The Advertising Sales 4 Letter Word That Will Stop You In Your Tracks

4 min read
September 21, 2015

You can often tell long before a pitch meeting ends, how it is going.  When things are good, there's usually a rhythm.  There's a back and forth, an open dialog and good questions asked.  Conversely, when a prospect is constantly looking at their watch, taking calls within the meeting, not taking notes or yawing its generally not a good sign.  But perhaps worse than all is when the prospective client uses a four letter word.  

No, not just any four letter word but the one that advertising sales professionals hate to hear...TEST!  Most sales execs equate it to the screeching sound of nails against a chalkboard that instantly sends chills up your spine.  Whether you're selling television spot, outdoor billboards, pay-per-click, you're not immune, someone is going to use the four letter word.  But is "test" really a foul four letter word or has it gotten a bad wrap?   

"Test everything.  Test your promise. Test your media. Test your headlines and your illustrations. Test the size of your advertisements. Test your frequency. Test your level of expenditure. Never stop testing, and your advertising will never stop improving"

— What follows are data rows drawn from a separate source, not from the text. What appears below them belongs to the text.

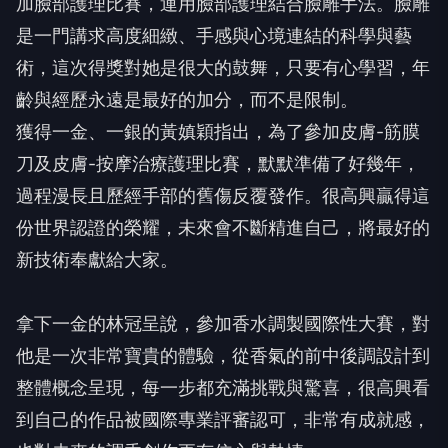
加臉部護理比賽，運用臉部護理結合臉雕手法。臉雕
是一門講求高度細緻、手感與心境連結的科學與藝
術，這次得獎對她是很大的鼓舞，只要有心學習，年
齡與經歷永遠是最好的加分，而不是限制。
獲得一金、一銀的黃嫃穎指出，為了參加皮膚-筋膜
刀及皮膚-按摩治療護理比賽，默默準備了好幾年，
過程漫長且歷經手部的舊傷反覆發作。很高興贏得這
份世界認證的榮耀，未來會不斷精進自己，將最好的
新技術奉獻給大家。
拿下一金的林冠呈說，參加香水調製國際性大賽，對
他是一次非常寶貴的體驗，從香氣的前中後調設計到
整體概念呈現，每一步都充滿挑戰與驚喜，很高興看
到自己的作品被國際專業評審認可，非常有成就感，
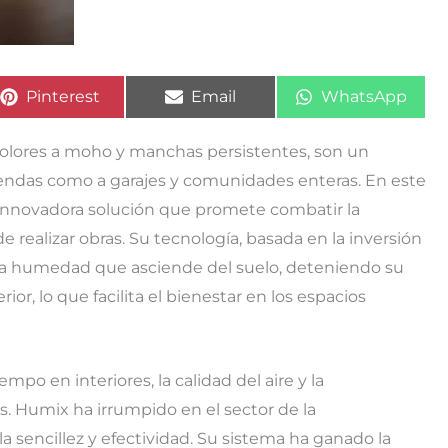
Compartir
Compartir
Compartir
Pinterest
Email
WhatsApp
en
en
en
lores a moho y manchas persistentes, son un
endas como a garajes y comunidades enteras. En este
nnovadora solución que promete combatir la
 realizar obras. Su tecnología, basada en la inversión
 la humedad que asciende del suelo, deteniendo su
or, lo que facilita el bienestar en los espacios
 en interiores, la calidad del aire y la
as. Humix ha irrumpido en el sector de la
 sencillez y efectividad. Su sistema ha ganado la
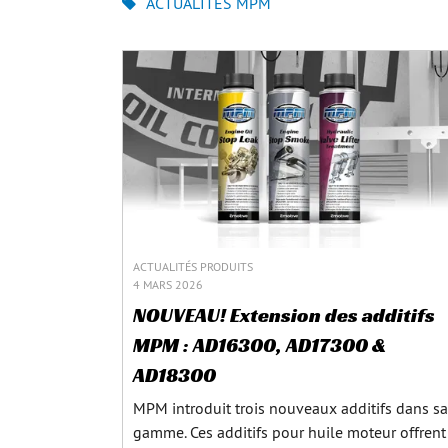
ACTUALITÉS MPM
ACTUALITÉS PRODUITS
4 MARS 2026
NOUVEAU! Extension des additifs
MPM : AD16300, AD17300 &
AD18300
MPM introduit trois nouveaux additifs dans sa
gamme. Ces additifs pour huile moteur offrent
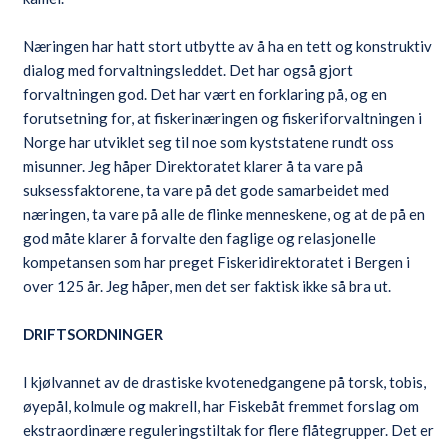
Næringen har hatt stort utbytte av å ha en tett og konstruktiv
dialog med forvaltningsleddet. Det har også gjort
forvaltningen god. Det har vært en forklaring på, og en
forutsetning for, at fiskerinæringen og fiskeriforvaltningen i
Norge har utviklet seg til noe som kyststatene rundt oss
misunner. Jeg håper Direktoratet klarer å ta vare på
suksessfaktorene, ta vare på det gode samarbeidet med
næringen, ta vare på alle de flinke menneskene, og at de på en
god måte klarer å forvalte den faglige og relasjonelle
kompetansen som har preget Fiskeridirektoratet i Bergen i
over 125 år. Jeg håper, men det ser faktisk ikke så bra ut.
DRIFTSORDNINGER
I kjølvannet av de drastiske kvotenedgangene på torsk, tobis,
øyepål, kolmule og makrell, har Fiskebåt fremmet forslag om
ekstraordinære reguleringstiltak for flere flåtegrupper. Det er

- Advertising legend, David Ogilvy

The truth is testing media, especially in the age of digital metrics is a necessity. Advertisers with truckloads of money to spend are far less common today so marketers are charged with trying one medium at a time. There are different variables that can affect the results of an advertising campaign from ad copy to the market to weather. Marketers must test the effectiveness of their message in each medium to find the best mix for promoting their product or service. Does it make it harder on the seller? At times, but here are three ways you can break through.

Sell to the Right Buyer
Perhaps the number one reason sellers don't get the level of commitment from a prospect that they seek is poor prospecting.  This is one of the fundamental rules in marketing but often overlooked, did you target the decision maker?  Most of the time when the answer is no, a sale isn't made.   However, sometimes we reach a buyer who has a small budget and wants to "test" the media hoping to strike gold.  This is a recipe for disaster.  Their motivations are purely personal.  This prospect is seeking to impress superiors (who probably are the decision makers you should have targeted initially) and climb the ladder.  They sniff out a good opportunity but can't invest the necessary resources into it to make sure its successful.  Like putting five dollars in an empty gas tank, you're not going to get far.  Even if the prospect is eager to move forward, take the time to the make sure they're the appropriate decision maker.  Making a mistake at this stage can permanently ruin your chances with the entire organization down the road.

Develop Good Rapport
One of the major reasons a potential client will want to test your media before committing to a more comprehensive spend is because they don't know you.  We buy from people we know.  This is especially true of large purchases.  The more we know the salesperson, the more comfortable we feel forking over large sums of cash. Rapport makes us feel more comfortable that the seller has our best interest in mind.  However rapport takes time.  Invest in your prosepects.  Get to know them and perhaps more importantly, let them feel like they know you.  Know what their likes and dislikes are and vice versa.  Share personal details, where appropriate, but be careful not to overshare.  Social media is a great tool for opening the door into your world outside of work. The more you know about each other, the more comfortable they'll be committing to the buy you want.  And hey, if the campaign completely bombs, they'll know where you live so they can come see you about it.  

Know your Numbers
Another reason a potential client will want to test is because your medium is unfamiliar.  This has been a challenge for many new media, grassroots media and online ad sellers.  The way you combat this is with solid metrics and knowing your client's target market cold.  This requires that you be a serious researcher or have one at your disposal.  Digital media has afforded us the ability to provide indisputable facts about traffic, impressions, frequency, etc.  Use these metrics to put together a story for your prospect.  Be careful not to dump a bunch of numbers on their desk or in a deck, but walk them through how their investment will reap them an exponential return.  By making it simple, they will be able to see how their money will help to turn a profit.  This should do the trick to loosen the purse strings a bit. 

Getting the advertising four letter word can be frustrating, but today's market dictates it a necessity. History has taught us that under investing and under committing to a media campaign won't net us the results we seek. Thus, its important to manage the clients expectations on the front end by informing the client where the greatest values can be seen in the media investment.  With this understood on the front end, the client will have to assume some responsibility and risk for the results. And where possible, use the aforementioned tactics to avoid this four letter word all together.  

“We have to reverse our thinking. When the wind’s blowing at gale force, there’s no point in sailing against it.”